Just put the bird in the middle of the circle, you know, overlap with the hammer and sickle, prefferably to give it some contrast turn it white.

In all honesty though why not?
I mean, Anarchism, Communism, and Ecology?
A.C.E sounds rad, you know what sounds even better, E.A.C, Ecological Anacho-Communism
Unless the bird stands for anarcho-primitivism, although I don't see how one couldn't revert to the stone age if they felt like it.

I prefer DuckDuckGo:
lmddgtfy.net/?q=! bob black police informant

(Deep) Ecology and environmentalism are reactionary.
Read Rafiq.
revleft.space/vb/threads/194384-Anti-ecologist-arguments (5th post)

More like Cop Black

So you propose we destroy and poison ourselves?

No. But ecology fetishism is spooked reactionary nonsense, and a step towards repression and totalitarianism.

But in that case, industrialization is also a spook (which it is)

Social Ecology > "Deep" Ecology

Heres what I mean. Both are technically spooks

Communalism is pretty much ecologically oriented anarcho-communism. Without the reactionary garbage that plagues deep ecology though

My thoughts on deep ecology is that we should abolish commodity production and industry, and that we should so things independently.

We should farm/cook/grow our own food, not rely on chemically processed food.

Deep ecology can also be rationalized without reactionary beliefs

By the time socialism comes along we'll probably have robots growing and cooking our food to perfection

Abolishing industry isn't possible without a massive reduction in population, as well as a massive reduction in quality of life and freedom. It's a misanthropic proposition, and should be rejected wholesale. The problem isn't industry per se, but the extent to which industry is done rationally and ecologically. I agree there's definitely problems with chemicals in our food though; Bookchin wrote an entire book about this, among other things (our synthetic environment). But as far as deep ecology being conceived of without reactionary beliefs goes, I have to disagree. This is because a fundamental principle of deep ecology is its ethics of biocentrism, which are inherently misanthropic and reactionary. Bookchin's dialectical naturalism sought to chart a third alternative to either biocentrism or anthropocentrism.

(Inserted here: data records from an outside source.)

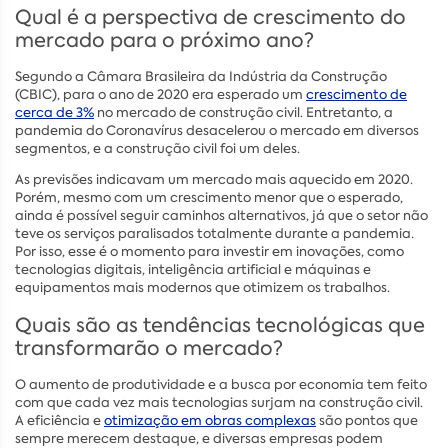
Qual é a perspectiva de crescimento do
mercado para o próximo ano?
Segundo a Câmara Brasileira da Indústria da Construção
(CBIC), para o ano de 2020 era esperado um
crescimento de
cerca de 3%
no mercado de construção civil. Entretanto, a
pandemia do Coronavírus desacelerou o mercado em diversos
segmentos, e a construção civil foi um deles.
As previsões indicavam um mercado mais aquecido em 2020.
Porém, mesmo com um crescimento menor que o esperado,
ainda é possível seguir caminhos alternativos, já que o setor não
teve os serviços paralisados totalmente durante a pandemia.
Por isso, esse é o momento para investir em inovações, como
tecnologias digitais, inteligência artificial e máquinas e
equipamentos mais modernos que otimizem os trabalhos.
Quais são as tendências tecnológicas que
transformarão o mercado?
O aumento de produtividade e a busca por economia tem feito
com que cada vez mais tecnologias surjam na construção civil.
A eficiência e
otimização em obras complexas
são pontos que
sempre merecem destaque, e diversas empresas podem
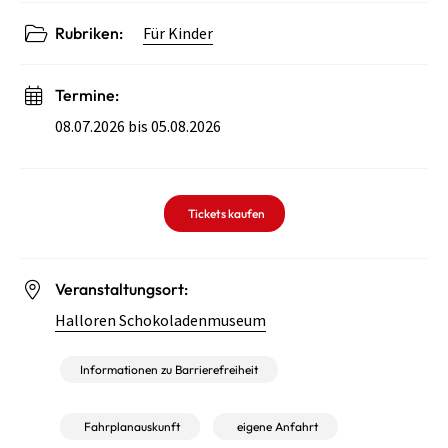
Rubriken:
Für Kinder
Termine:
08.07.2026 bis 05.08.2026
Tickets kaufen
Veranstaltungsort:
Halloren Schokoladenmuseum
Informationen zu Barrierefreiheit
Fahrplanauskunft
eigene Anfahrt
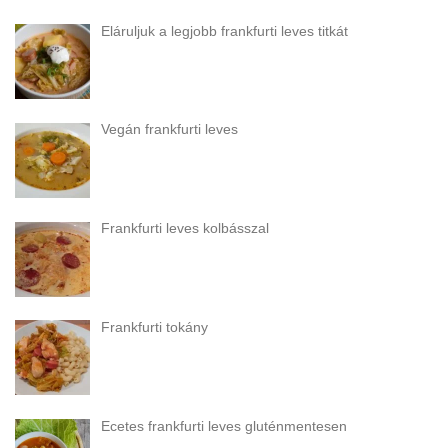
Eláruljuk a legjobb frankfurti leves titkát
Vegán frankfurti leves
Frankfurti leves kolbásszal
Frankfurti tokány
Ecetes frankfurti leves gluténmentesen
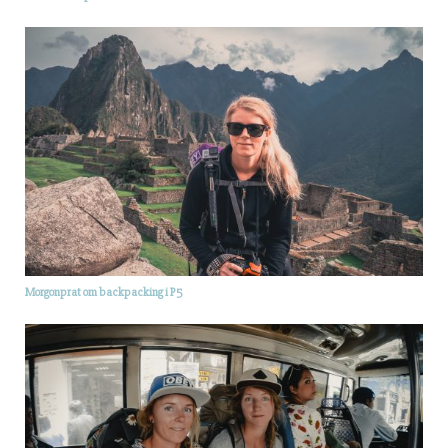
Morgonprat om backpacking i P5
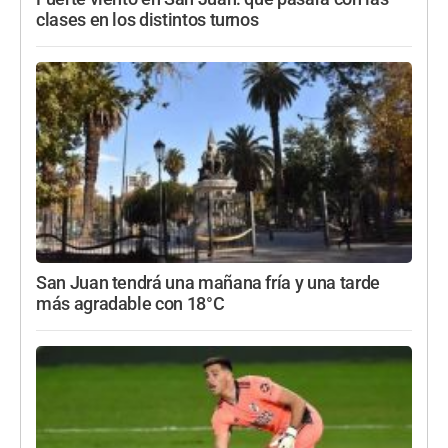
clases en los distintos turnos
San Juan tendrá una mañana fría y una tarde
más agradable con 18°C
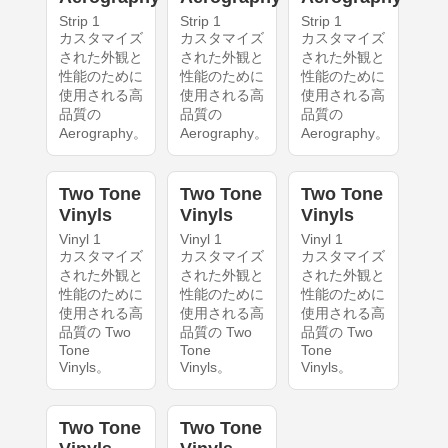
Strip 1
Strip 1
Strip 1
カスタマイズ
カスタマイズ
カスタマイズ
された外観と
された外観と
された外観と
性能のために
性能のために
性能のために
使用される高
使用される高
使用される高
品質の
品質の
品質の
Aerography。
Aerography。
Aerography。
Two Tone
Two Tone
Two Tone
Vinyls
Vinyls
Vinyls
Vinyl 1
Vinyl 1
Vinyl 1
カスタマイズ
カスタマイズ
カスタマイズ
された外観と
された外観と
された外観と
性能のために
性能のために
性能のために
使用される高
使用される高
使用される高
品質の Two
品質の Two
品質の Two
Tone
Tone
Tone
Vinyls。
Vinyls。
Vinyls。
Two Tone
Two Tone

What do you mean by perfect? Being organic? Having the greatest flavor? (Having greatest flavor often indicates its unhealthy)

Also making pefected food that never spoils is never healthy because most foods that expire the quickest have the highest nutritional value, which is why most and bacteria love that stuff.

True, people are often too selfish to give up what's for the best of humanity, because they don't want to give up what's best for them personally. We can't give up fossil-fuels/automated transportation because people have become reliant on it. I think that if people became self-reliant like growing their own food and such, they wouldn't need industry, they wouldn't need cars.

My belief on ecology is that the more we try to fight natural order, the more we fight ourselves. For instance, we try to fight spoiled food by adding preservatives in it, but in the long run, this can also cause problems.

And also, self reliance means that you don't have to rely on commodities, therefore you don't need money to survive.